Le ministre d’État chargé des infrastructures et travaux publics Alexis Gisaro répondant à la question-orale avec débat à la chambre basse du parlement ce mercredi 13 novembre 2024 a expliqué que cette situation est due au manque de financement.
« pour me résumer honorables députés, je l’ai déjà dit lorsque je répondais à la question-orale, le vrai problème que nous rencontrons c’est le problème de financement. » rappelle le ministre Alexis Gisaro devant les députés nationaux.

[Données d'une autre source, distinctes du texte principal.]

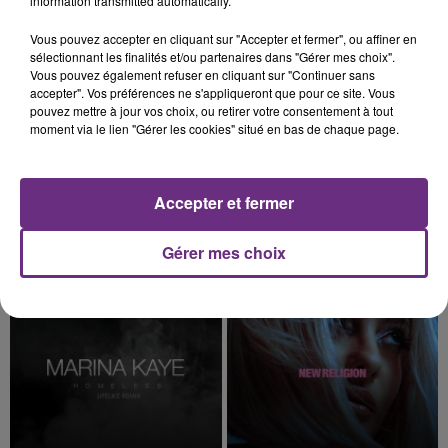
information transmitted automatically.
8h30
8h30
8h27
8h27
Vous pouvez accepter en cliquant sur "Accepter et fermer", ou affiner en
sélectionnant les finalités et/ou partenaires dans "Gérer mes choix".
Vous pouvez également refuser en cliquant sur "Continuer sans
accepter". Vos préférences ne s'appliqueront que pour ce site. Vous
pouvez mettre à jour vos choix, ou retirer votre consentement à tout
moment via le lien "Gérer les cookies" situé en bas de chaque page.
Accepter et fermer
THE WEEKND
TEDDYBEAR
Blinding Lights
Chaussures Roses
Gérer mes choix
8h24
8h24
8h21
8h21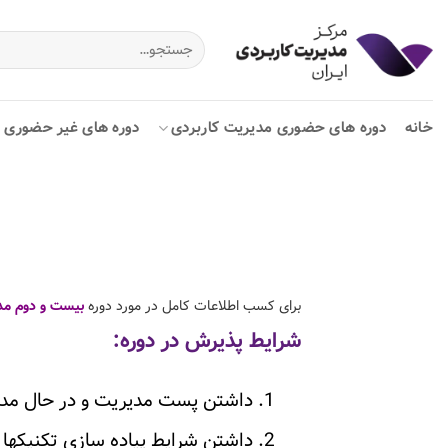
Ski
t
جستجو
برای:
conten
خانه
دوره های حضوری مدیریت کاربردی
دوره های غیر حضوری م
برای کسب اطلاعات کامل در مورد دوره
بیست و دوم مد
شرایط پذیرش در دوره:
داشتن پست مدیریت و در حال مد
داشتن شرایط پیاده سازی تکنیکها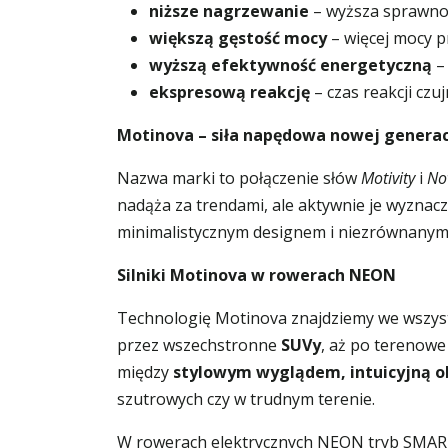
niższe nagrzewanie
– wyższa sprawność
większą gęstość mocy
– więcej mocy 
wyższą efektywność energetyczną
– 
ekspresową reakcję
– czas reakcji cz
Motinova – siła napędowa nowej generac
Nazwa marki to połączenie słów
Motivity
i
No
nadąża za trendami, ale aktywnie je wyznac
minimalistycznym designem i niezrównany
Silniki Motinova w rowerach NEON
Technologię Motinova znajdziemy we wszys
przez wszechstronne
SUVy
, aż po terenow
między
stylowym wyglądem, intuicyjną ob
szutrowych czy w trudnym terenie.
W rowerach elektrycznych NEON tryb SMA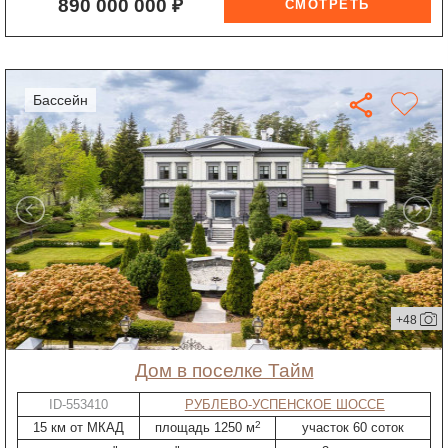
890 000 000 ₽
бассейн
+48
дом в поселке Тайм
ID-553410
РУБЛЕВО-УСПЕНСКОЕ ШОССЕ
2
15 км от МКАД
площадь 1250 м
участок 60 соток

Occasion pour le patron de la construction en RDC d’appeler les élus du peuple à lui prêter mains fortes afin d’obtenir dans le cadre du projet de loi des finances pour l’exercice 2025 des fonds nécessaires affectés dans son secteur, lesquels des moyens lui permettront de réaliser non seulement de construire ou réhabiliter des routes mais aussi de doter le pays différents bâtisses modernes.
Ce membre du gouvernement qui a également évoqué les défis liés aux catastrophes naturelles à la base de la destruction des infrastructures bâties à savoir le phénomène d’érosion, appelle en outre à un accompagnement des députés nationaux en vue d’une affectation effective de ces budgets pour l’année prochaine.
» Voilà pourquoi j’avais sollicité de la part de votre auguste assemblée que dans le cadre de la loi des finances 2025 qu’une part plus importante soit allouée au ministère des infrastructures et travaux publics afin que nous puissions réalisé tous ces projets qui vous tiennent à cœur : les projets de route, les projets de voirie, les projets de lutte anti-érosive, les projets de construction des bâtiments. »
Et de poursuivre :
« Peut-être que certains projets n’ont pas pu être réalisés mais je voudrais simplement vous dire que je sollicite de votre part, un accompagnement, par accompagnement je demandais effectivement que vous puissiez veiller à ce que le budget soit effectivement alloué au ministère des infrastructures et qu’il soit effectivement décaissé. » a-t-il conclu.
Rappelons que lors de la présentation du projet de loi des finances pour l’exercice 2025, la première ministre a ténu rencontrer les différentes préoccupations des certains élus et leurs qui avaient recommandé l’augmentation du budget alloué à l’amélioration des infrastructures sur l’ensemble du territoire national pour ne citer.